Alfredo’s confrontation with Violetta during the Act 2 party yielded the most visceral moment in director Arin Arbus’ staging. When Alfredo scornfully threw his money at Violetta, he did it in a series of salvos, stepping closer to her each time. With the last burst, he all but swatted the bills across her face. Shagimuratova’s Violetta fell to the stage and stayed there, inert.

But Arbus also played up the characters’ emotional connections. At the end of the same scene, the heartbroken Violetta crumpled to the stage, and Germont finally knelt aside her and took her hand. Germont ended “Di Provenza” forehead-to-forehead with his son Alfredo. In the opera’s denouement, as the ailing Violetta rose from her bed in an apparent return of strength, Alfredo took her in his arms–her body going limp at the moment of death.

Arbus, costume designer Cait O’Connor and choreographer Austin McCormick turned the party scenes into celebrations of bohemian abandon. O’Connor’s costumes embraced hoopskirted luxury as well as free-spirit wackiness: One man had a model ship planted on his head, and one woman sported a fascinator featuring dining utensils.

In the Act 2 party, McCormick turned the fortune-telling and bullfighting that the partygoers sing about into a gender-bending dance sequence. Amid the revelry, the HGO Chorus’s precision and deftness complemented the staging’s bustle. Lively portrayals of supporting roles came from present and past members of the HGO Studio young-artist program, including Zoie Reams as Flora; Ben Edquist as the Marquis; and Richard Trey Smagur as Gastone. Yelena Dyachek carried herself compassionately as Violetta’s servant Annina.

At the stage’s rear, the HGO Orchestra brought glitter, crispness and clarity to Verdi’ s score. The cast and conductor Eun Sun Kim, a Korean making her North American debut, mainly relied on closed-circuit video monitors to keep track of one another. But even when Shagimuratova and Petean lingered over expressive turns of phrase, Kim kept the orchestra with them–no small feat.
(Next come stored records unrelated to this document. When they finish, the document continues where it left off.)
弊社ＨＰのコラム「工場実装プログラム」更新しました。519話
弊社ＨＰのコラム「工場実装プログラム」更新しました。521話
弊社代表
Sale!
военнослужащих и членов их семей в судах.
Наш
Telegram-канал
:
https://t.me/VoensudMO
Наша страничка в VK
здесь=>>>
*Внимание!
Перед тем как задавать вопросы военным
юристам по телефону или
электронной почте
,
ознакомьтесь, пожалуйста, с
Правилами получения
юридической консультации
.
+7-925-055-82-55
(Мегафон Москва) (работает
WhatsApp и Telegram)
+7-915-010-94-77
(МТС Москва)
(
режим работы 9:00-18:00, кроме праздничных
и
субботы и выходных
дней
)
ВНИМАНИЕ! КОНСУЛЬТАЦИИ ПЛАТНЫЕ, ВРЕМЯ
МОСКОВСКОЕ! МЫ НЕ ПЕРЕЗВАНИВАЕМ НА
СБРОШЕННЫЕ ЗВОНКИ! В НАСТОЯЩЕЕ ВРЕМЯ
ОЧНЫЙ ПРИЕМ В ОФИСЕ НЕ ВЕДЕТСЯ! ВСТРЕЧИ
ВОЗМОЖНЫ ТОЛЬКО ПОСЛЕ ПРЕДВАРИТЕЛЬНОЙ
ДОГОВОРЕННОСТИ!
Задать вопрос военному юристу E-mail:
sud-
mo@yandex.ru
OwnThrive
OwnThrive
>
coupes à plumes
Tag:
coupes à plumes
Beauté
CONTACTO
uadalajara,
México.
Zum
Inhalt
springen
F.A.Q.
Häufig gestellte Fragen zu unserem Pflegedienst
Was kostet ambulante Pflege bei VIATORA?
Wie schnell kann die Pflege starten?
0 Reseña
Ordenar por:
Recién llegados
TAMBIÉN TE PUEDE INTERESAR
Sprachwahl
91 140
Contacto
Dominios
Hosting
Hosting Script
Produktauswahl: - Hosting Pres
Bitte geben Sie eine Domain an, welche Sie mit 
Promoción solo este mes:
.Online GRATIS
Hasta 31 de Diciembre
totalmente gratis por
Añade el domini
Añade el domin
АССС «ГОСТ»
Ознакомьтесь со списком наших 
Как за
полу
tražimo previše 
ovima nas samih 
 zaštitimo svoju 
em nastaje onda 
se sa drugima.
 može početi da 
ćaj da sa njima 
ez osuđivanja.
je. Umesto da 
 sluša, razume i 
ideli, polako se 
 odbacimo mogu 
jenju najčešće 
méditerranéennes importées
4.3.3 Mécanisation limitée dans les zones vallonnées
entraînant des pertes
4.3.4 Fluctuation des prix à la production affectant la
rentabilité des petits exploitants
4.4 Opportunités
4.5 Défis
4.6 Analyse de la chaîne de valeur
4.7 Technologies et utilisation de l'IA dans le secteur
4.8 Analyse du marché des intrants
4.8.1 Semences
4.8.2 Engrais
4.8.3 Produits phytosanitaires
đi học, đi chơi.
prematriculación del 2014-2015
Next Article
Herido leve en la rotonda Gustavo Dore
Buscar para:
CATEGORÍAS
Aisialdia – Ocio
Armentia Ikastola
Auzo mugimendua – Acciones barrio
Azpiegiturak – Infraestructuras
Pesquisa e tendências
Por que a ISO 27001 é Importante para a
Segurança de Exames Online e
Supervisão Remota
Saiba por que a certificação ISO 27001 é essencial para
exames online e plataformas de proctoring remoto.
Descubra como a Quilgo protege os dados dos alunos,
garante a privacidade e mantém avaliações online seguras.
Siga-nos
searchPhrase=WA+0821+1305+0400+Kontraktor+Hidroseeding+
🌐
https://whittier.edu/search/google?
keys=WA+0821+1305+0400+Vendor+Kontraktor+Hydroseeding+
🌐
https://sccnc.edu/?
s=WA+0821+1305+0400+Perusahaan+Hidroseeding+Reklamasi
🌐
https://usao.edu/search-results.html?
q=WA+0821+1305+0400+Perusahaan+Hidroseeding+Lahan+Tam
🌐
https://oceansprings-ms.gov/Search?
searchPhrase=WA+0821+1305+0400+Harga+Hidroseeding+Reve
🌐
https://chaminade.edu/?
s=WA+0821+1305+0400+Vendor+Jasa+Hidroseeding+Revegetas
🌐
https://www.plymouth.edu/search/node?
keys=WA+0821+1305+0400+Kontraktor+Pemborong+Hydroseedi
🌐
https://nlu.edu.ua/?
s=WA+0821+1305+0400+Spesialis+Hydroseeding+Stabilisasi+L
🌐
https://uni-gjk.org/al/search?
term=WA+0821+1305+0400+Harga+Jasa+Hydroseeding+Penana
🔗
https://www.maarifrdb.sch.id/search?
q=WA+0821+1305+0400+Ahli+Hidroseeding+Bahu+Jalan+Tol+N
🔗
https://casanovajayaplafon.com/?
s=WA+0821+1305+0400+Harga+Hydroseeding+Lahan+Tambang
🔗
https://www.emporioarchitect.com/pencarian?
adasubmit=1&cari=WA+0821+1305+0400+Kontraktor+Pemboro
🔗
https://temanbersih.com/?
The Resilience Theater did, unavoidably, reveal limitations. The orchestra’s location at the rear of the stage put it at a disadvantage. Even from the front row, the playing was always audible but dulled in sonic impact. In front of the bleacher seats it sounded dimmer still. During the most delicate moments–such as the preludes to Acts 1 and 3–the whirring of the center’s air-conditioning system competed with the orchestra and the voices. But the singers, thanks to their advantageous position onstage, carried better into the bleachers. 

Another sacrifice: Because of the stage’s limited size and equipment, HGO had to do away with most of Riccardo Hernandez’s sets. Aside from a few ornate chairs and tables, the inclined platform on which the action played out was all that remained. So it was up to the cast to create the atmosphere. With Shagimuratova and Petean at the center of the vivid storytelling, everything that mattered came across vividly.

La Traviata runs through November 11 at the Resilience Theater in the George R. Brown Convention Center. houstongrandopera.org; 713-228-6737.